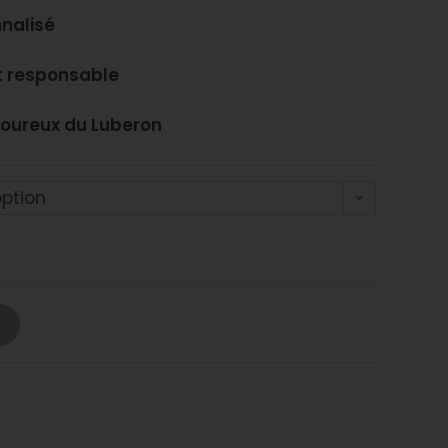
nnalisé
et responsable
moureux du Luberon
option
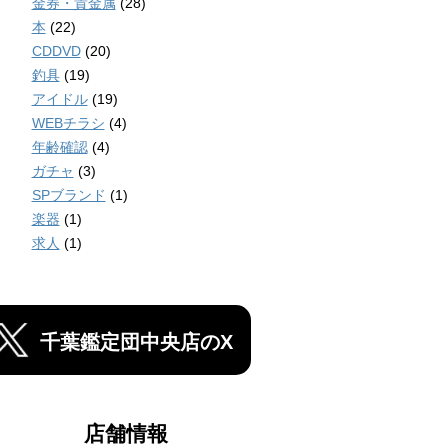
金券・貴金属
(28)
本
(22)
CDDVD
(20)
釣具
(19)
アイドル
(19)
WEBチラシ
(4)
年齢確認
(4)
ガチャ
(3)
SPブランド
(1)
楽器
(1)
求人
(1)
千葉鑑定団中央店のX
店舗情報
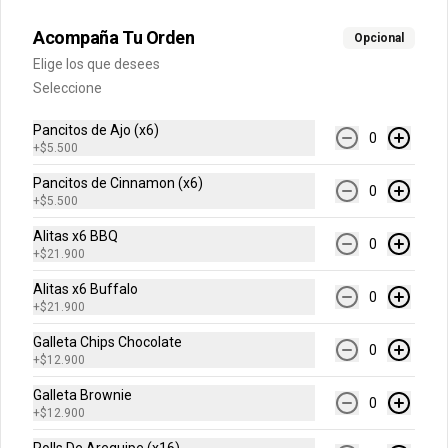
Acompaña Tu Orden
Opcional
$7.600
Elige los que desees
Seleccione
Gaseosa 1.5 Lts
Pancitos de Ajo (x6)
0
+
$5.500
Pancitos de Cinnamon (x6)
0
+
$5.500
$9.500
Alitas x6 BBQ
0
+
$21.900
Alitas x6 Buffalo
Gaseosa 400 ml
0
+
$21.900
Galleta Chips Chocolate
0
+
$12.900
Galleta Brownie
0
$5.500
+
$12.900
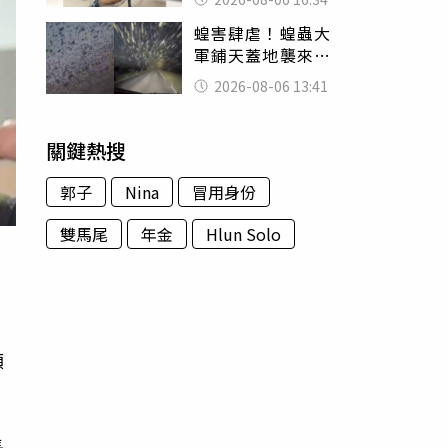
暴力男」離譜紀錄
蝗害肆虐！蝗蟲大
曝光
軍鋪天蓋地襲來宛
如末日 網驚：聖
2026-08-06 13:41
經十災
關鍵熱搜
郭子
Nina
冒用身份
雙馬尾
年金
Hlun Solo
頻
長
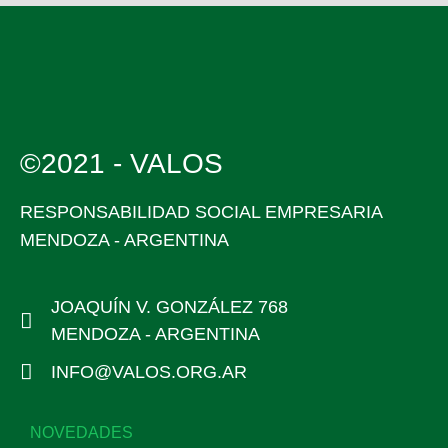
©2021 - VALOS
RESPONSABILIDAD SOCIAL EMPRESARIA
MENDOZA - ARGENTINA
JOAQUÍN V. GONZÁLEZ 768
MENDOZA - ARGENTINA
INFO@VALOS.ORG.AR
NOVEDADES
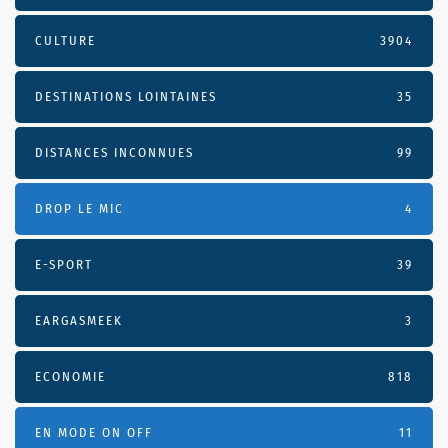
CULTURE
3904
DESTINATIONS LOINTAINES
35
DISTANCES INCONNUES
99
DROP LE MIC
4
E-SPORT
39
EARGASMEEK
3
ECONOMIE
818
EN MODE ON OFF
11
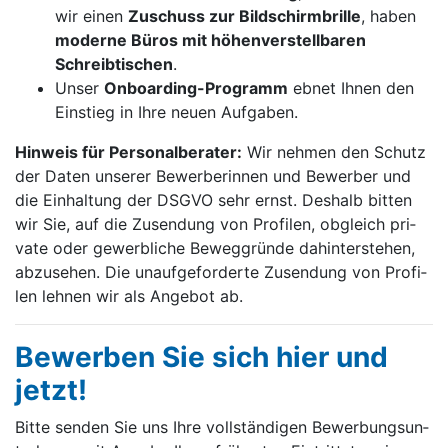
wir einen
Zu­schuss zur Bild­schirm­bril­le
, ha­ben
mo­der­ne Bü­ros mit hö­hen­ver­stell­ba­ren
Schreib­ti­sche
n
.
Un­ser
On­board­ing-Pro­gramm
eb­net Ih­nen den
Ein­stieg in Ih­re neu­en Auf­ga­ben.
Hin­weis für Per­so­nal­be­ra­ter:
Wir neh­men den Schutz
der Da­ten un­se­rer Be­wer­ber­in­nen und Be­wer­ber und
die Ein­hal­tung der DSGVO sehr ernst. Des­halb bit­ten
wir Sie, auf die Zu­sen­dung von Pro­fi­len, ob­gleich pri­
va­te oder ge­werb­li­che Be­weg­grün­de da­hin­ter­ste­hen,
ab­zu­se­hen. Die un­auf­ge­for­der­te Zu­sen­dung von Pro­fi­
len leh­nen wir als An­ge­bot ab.
Be­werben Sie sich hier und
jetzt!
Bit­te sen­den Sie uns Ihre voll­stän­di­gen Be­wer­bungs­un­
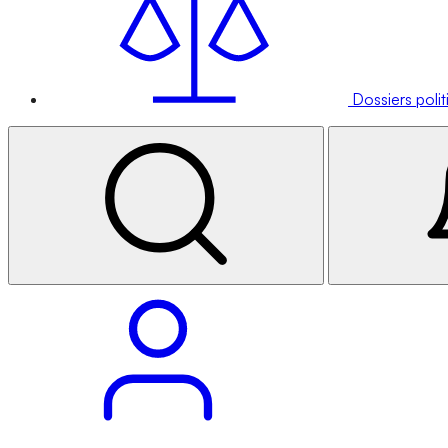
Dossiers poli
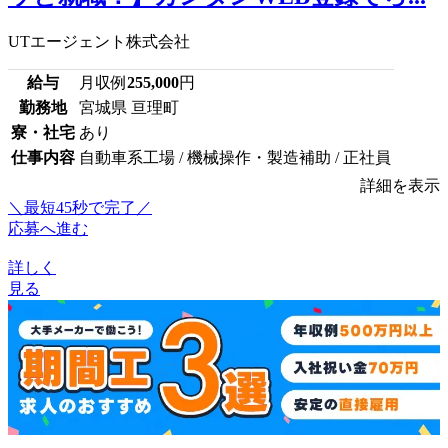
UTエージェント株式会社
給与
月収例
255,000
円
勤務地
宮城県 亘理町
寮・社宅
あり
仕事内容
自動車系工場 / 機械操作・製造補助 / 正社員
詳細を表示
＼最短45秒で完了／
応募へ進む
詳しく
見る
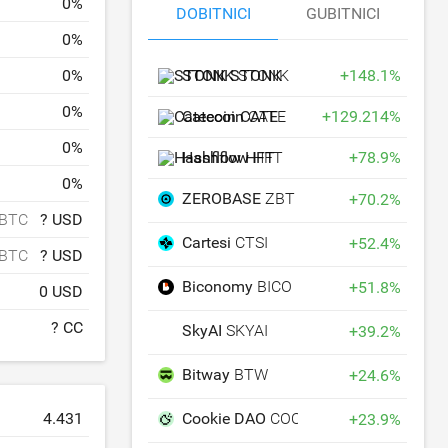
0
%
DOBITNICI
GUBITNICI
0
%
0
%
STONK
STONK
+
148.1
%
0
%
Catecoin
CATE
+
129.214
%
0
%
Hashflow
HFT
+
78.9
%
0
%
ZEROBASE
ZBT
+
70.2
%
 BTC
? USD
Cartesi
CTSI
+
52.4
%
 BTC
? USD
Biconomy
BICO
+
51.8
%
0 USD
? CC
SkyAI
SKYAI
+
39.2
%
Bitway
BTW
+
24.6
%
4.431
Cookie DAO
COOKIE
+
23.9
%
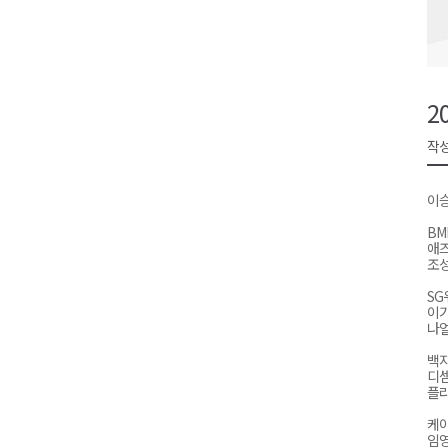
강원자치도, 공공임대주택 1만
양구군, 상반기 스포츠마케팅 경
홍천소방서, 신청사 준공식..33
2
ITS 교통도시 강릉..콜 버스 실
작성
농민단체 "농자재값 폭등, 농산
이
BM
애
조성
SG
이
나얼
백지
디셈
플
케이
임영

Requirement:
Without the pictures, write out every line above exactly as it appears.

Solved exercise:
nnalisé
et responsable
moureux du Luberon
option
金券・貴金属
(28)
本
(22)
CDDVD
(20)
釣具
(19)
アイドル
(19)
WEBチラシ
(4)
年齢確認
(4)
ガチャ
(3)
SPブランド
(1)
楽器
(1)
求人
(1)
千葉鑑定団中央店のX
店舗情報
Acompaña Tu Orden
Opcional
$7.600
Elige los que desees
Seleccione
Gaseosa 1.5 Lts
Pancitos de Ajo (x6)
0
+
$5.500
Pancitos de Cinnamon (x6)
0
+
$5.500
$9.500
Alitas x6 BBQ
0
+
$21.900
Alitas x6 Buffalo
Gaseosa 400 ml
0
+
$21.900
Galleta Chips Chocolate
0
+
$12.900
Galleta Brownie
0
$5.500
+
$12.900
暴力男」離譜紀錄
蝗害肆虐！蝗蟲大
曝光
軍鋪天蓋地襲來宛
如末日 網驚：聖
2026-08-06 13:41
經十災
關鍵熱搜
郭子
Nina
冒用身份
雙馬尾
年金
Hlun Solo
頻
長
©2021 - VALOS
RESPONSABILIDAD SOCIAL EMPRESARIA
MENDOZA - ARGENTINA
JOAQUÍN V. GONZÁLEZ 768
MENDOZA - ARGENTINA
INFO@VALOS.ORG.AR
NOVEDADES
CULTURE
3904
DESTINATIONS LOINTAINES
35
DISTANCES INCONNUES
99
DROP LE MIC
4
E-SPORT
39
EARGASMEEK
3
ECONOMIE
818
EN MODE ON OFF
11
wir einen
Zu­schuss zur Bild­schirm­bril­le
, ha­ben
mo­der­ne Bü­ros mit hö­hen­ver­stell­ba­ren
Schreib­ti­sche
n
.
Un­ser
On­board­ing-Pro­gramm
eb­net Ih­nen den
Ein­stieg in Ih­re neu­en Auf­ga­ben.
Hin­weis für Per­so­nal­be­ra­ter:
Wir neh­men den Schutz
der Da­ten un­se­rer Be­wer­ber­in­nen und Be­wer­ber und
die Ein­hal­tung der DSGVO sehr ernst. Des­halb bit­ten
wir Sie, auf die Zu­sen­dung von Pro­fi­len, ob­gleich pri­
va­te oder ge­werb­li­che Be­weg­grün­de da­hin­ter­ste­hen,
ab­zu­se­hen. Die un­auf­ge­for­der­te Zu­sen­dung von Pro­fi­
len leh­nen wir als An­ge­bot ab.
Be­werben Sie sich hier und
jetzt!
Bit­te sen­den Sie uns Ihre voll­stän­di­gen Be­wer­bungs­un­
Dossiers poli
UTエージェント株式会社
給与
月収例
255,000
円
勤務地
宮城県 亘理町
寮・社宅
あり
仕事内容
自動車系工場 / 機械操作・製造補助 / 正社員
詳細を表示
＼最短45秒で完了／
応募へ進む
詳しく
見る
0
%
DOBITNICI
GUBITNICI
0
%
0
%
STONK
STONK
+
148.1
%
0
%
Catecoin
CATE
+
129.214
%
0
%
Hashflow
HFT
+
78.9
%
0
%
ZEROBASE
ZBT
+
70.2
%
 BTC
? USD
Cartesi
CTSI
+
52.4
%
 BTC
? USD
Biconomy
BICO
+
51.8
%
0 USD
? CC
SkyAI
SKYAI
+
39.2
%
Bitway
BTW
+
24.6
%
4.431
Cookie DAO
COOKIE
+
23.9
%
강원자치도, 공공임대주택 1만
양구군, 상반기 스포츠마케팅 경
홍천소방서, 신청사 준공식..33
2
ITS 교통도시 강릉..콜 버스 실
작성
농민단체 "농자재값 폭등, 농산
이
BM
애
조성
SG
이
나얼
백지
디셈
플
케이
임영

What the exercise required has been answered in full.